In the early ‘90s, however, Kenmore Square grew more gentrified. As BU bought up the buildings surrounding the club, the neighborhood went from “a homeless haven rife with drugs, muggings, and stabbings” (to quote Policastro) to a more genteel milieu, and the Rat became a sign of Old Boston. Harold, who still owned the club, had booked it more or less on its own towards the end, and with the closing of other venues, the Rat hosted bands it might have passed on in its heyday. The club finally hosted its last show in 1997, and the building was torn down in 2001 to make way for the Hotel Commonwealth.
Local music mavens, like former Phoenix columnist Brett Milano, greeted the club’s death knell with a shrug. “Most of the old-school Bostonians you’d expect to see at such an event — the Titanics, Willie Alexander, the Lyres, the Bristols, David Minehan, the spinoffs of Mission of Burma, the Neats, and Scruffy the Cat — played within a week of the Rat’s closing,” he reflected. “They just played at other clubs. That pretty much says it all.”

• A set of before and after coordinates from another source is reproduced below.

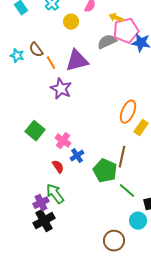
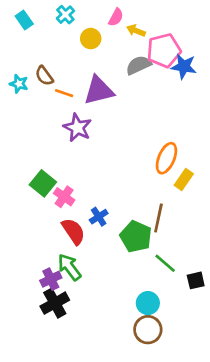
yellow arrow: (116, 18) -> (136, 31), moved
orange line: (51, 63) -> (64, 93), turned -40
pink cross: (63, 141) -> (64, 197), moved
red semicircle: (58, 167) -> (73, 231), size x1.5
cyan circle: (138, 221) -> (148, 303), moved

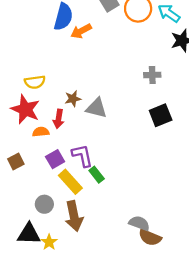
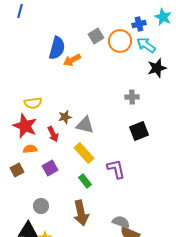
red arrow: (59, 119) -> (53, 134), turned -35
orange semicircle: (41, 132) -> (30, 149), moved
purple L-shape: (82, 156) -> (116, 169), moved
yellow rectangle: (70, 182) -> (84, 153), moved
brown arrow: (74, 216) -> (81, 213), moved

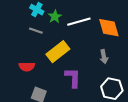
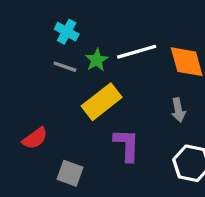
green star: (55, 17) -> (97, 60), moved
red semicircle: (27, 67) -> (35, 138), moved, turned -35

The last days of the Rat was the beginning of the end for the Boston music scene. Radio stations WBCN and WFNX went off the air in the middle of the last decade, and the fanzine Boston Rock and alternative newspaper the Boston Phoenix ceased publication around that time as well. In spite of websites like Vanyaland and Boston Band Crush, the Boston music scene has become more decentralized, and finding out about local rock is a challenge for all but the most ardent followers.
Watching LET’S GO TO THE RAT could make nostalgics mourn for a simpler time in our fair city, even as viewers cringe at the violence and disgusting bathrooms. Still, it’s great to have a time capsule of what the local scene once was, and what it might still be again.
This review was a more complete picture of the Rat than the documentary was.